Bounding box prediction data:
========================================================================

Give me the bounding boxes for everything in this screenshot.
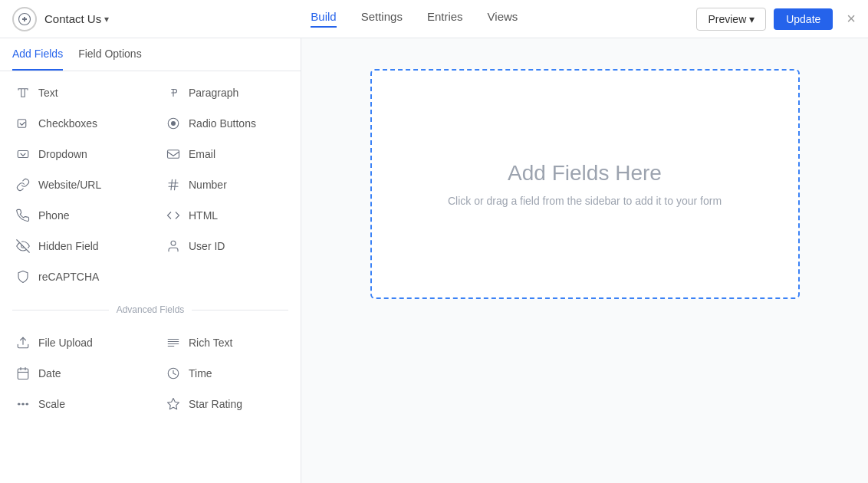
field-item-dropdown[interactable]: Dropdown — [0, 139, 150, 169]
field-item-scale[interactable]: Scale — [0, 389, 150, 419]
field-label-richtext: Rich Text — [189, 337, 232, 349]
svg-rect-1 — [18, 120, 26, 128]
dropdown-icon — [15, 146, 31, 162]
field-label-hidden: Hidden Field — [38, 240, 99, 252]
hash-icon — [166, 177, 181, 192]
field-label-recaptcha: reCAPTCHA — [38, 271, 99, 283]
code-icon — [166, 208, 181, 223]
field-item-hidden[interactable]: Hidden Field — [0, 231, 150, 261]
field-label-scale: Scale — [38, 398, 65, 410]
email-icon — [166, 146, 181, 162]
scale-icon — [15, 396, 31, 412]
form-canvas: Add Fields Here Click or drag a field fr… — [301, 38, 868, 483]
shield-icon — [15, 269, 31, 284]
field-item-checkboxes[interactable]: Checkboxes — [0, 108, 150, 139]
richtext-icon — [166, 335, 181, 350]
field-label-date: Date — [38, 367, 61, 380]
field-label-website: Website/URL — [38, 179, 101, 191]
time-icon — [166, 366, 181, 381]
field-item-number[interactable]: Number — [150, 169, 301, 200]
tab-views[interactable]: Views — [488, 10, 518, 28]
form-title: Contact Us — [44, 12, 101, 25]
drop-zone-subtitle: Click or drag a field from the sidebar t… — [448, 195, 722, 207]
sidebar: Add Fields Field Options Text Paragraph — [0, 38, 301, 483]
link-icon — [15, 177, 31, 192]
field-item-radio[interactable]: Radio Buttons — [150, 108, 301, 139]
field-item-fileupload[interactable]: File Upload — [0, 327, 150, 358]
svg-rect-13 — [18, 369, 28, 380]
field-item-website[interactable]: Website/URL — [0, 169, 150, 200]
field-item-userid[interactable]: User ID — [150, 231, 301, 261]
field-item-richtext[interactable]: Rich Text — [150, 327, 301, 358]
text-icon — [15, 85, 31, 100]
close-button[interactable]: × — [847, 10, 856, 28]
field-label-radio: Radio Buttons — [189, 117, 256, 130]
field-label-html: HTML — [189, 209, 218, 222]
advanced-fields-label: Advanced Fields — [117, 304, 185, 315]
field-label-dropdown: Dropdown — [38, 148, 87, 160]
drop-zone-title: Add Fields Here — [508, 161, 662, 186]
field-item-starrating[interactable]: Star Rating — [150, 389, 301, 419]
advanced-fields-divider: Advanced Fields — [0, 298, 301, 321]
nav-actions: Preview ▾ Update × — [696, 8, 856, 31]
field-label-paragraph: Paragraph — [189, 87, 238, 99]
title-dropdown-caret[interactable]: ▾ — [104, 14, 109, 25]
main-content: Add Fields Field Options Text Paragraph — [0, 38, 868, 483]
top-navigation: Contact Us ▾ Build Settings Entries View… — [0, 0, 868, 38]
field-item-email[interactable]: Email — [150, 139, 301, 169]
field-item-phone[interactable]: Phone — [0, 200, 150, 231]
field-item-paragraph[interactable]: Paragraph — [150, 77, 301, 108]
user-icon — [166, 238, 181, 254]
field-label-number: Number — [189, 179, 227, 191]
tab-settings[interactable]: Settings — [361, 10, 403, 28]
nav-tabs: Build Settings Entries Views — [132, 10, 696, 28]
field-label-checkboxes: Checkboxes — [38, 117, 97, 130]
tab-build[interactable]: Build — [311, 10, 336, 28]
paragraph-icon — [166, 85, 181, 100]
star-icon — [166, 396, 181, 412]
radio-icon — [166, 116, 181, 131]
fields-grid: Text Paragraph Checkboxes — [0, 71, 301, 298]
field-label-fileupload: File Upload — [38, 337, 93, 349]
date-icon — [15, 366, 31, 381]
field-item-date[interactable]: Date — [0, 358, 150, 389]
svg-point-7 — [171, 241, 176, 245]
svg-rect-5 — [168, 150, 179, 159]
svg-rect-4 — [18, 151, 28, 158]
field-label-userid: User ID — [189, 240, 225, 252]
field-label-email: Email — [189, 148, 215, 160]
field-item-text[interactable]: Text — [0, 77, 150, 108]
app-logo — [12, 7, 37, 31]
field-label-text: Text — [38, 87, 58, 99]
field-item-time[interactable]: Time — [150, 358, 301, 389]
svg-point-3 — [171, 121, 176, 126]
upload-icon — [15, 335, 31, 350]
checkboxes-icon — [15, 116, 31, 131]
field-label-starrating: Star Rating — [189, 398, 242, 410]
sidebar-tabs: Add Fields Field Options — [0, 38, 301, 71]
field-label-phone: Phone — [38, 209, 69, 222]
field-item-recaptcha[interactable]: reCAPTCHA — [0, 261, 150, 292]
advanced-fields-grid: File Upload Rich Text Date — [0, 321, 301, 426]
tab-entries[interactable]: Entries — [427, 10, 463, 28]
update-button[interactable]: Update — [774, 8, 833, 30]
hidden-icon — [15, 238, 31, 254]
field-label-time: Time — [189, 367, 212, 380]
phone-icon — [15, 208, 31, 223]
field-item-html[interactable]: HTML — [150, 200, 301, 231]
tab-add-fields[interactable]: Add Fields — [12, 38, 63, 71]
svg-marker-24 — [168, 399, 179, 409]
drop-zone[interactable]: Add Fields Here Click or drag a field fr… — [370, 69, 800, 299]
tab-field-options[interactable]: Field Options — [78, 38, 141, 71]
preview-button[interactable]: Preview ▾ — [696, 8, 766, 31]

========================================================================

Problem description
Which lines of the records above contain the word "richtext"? Report each one.

Answer section
field-label-richtext: Rich Text — [189, 337, 232, 349]
richtext-icon — [166, 335, 181, 350]
field-item-richtext[interactable]: Rich Text — [150, 327, 301, 358]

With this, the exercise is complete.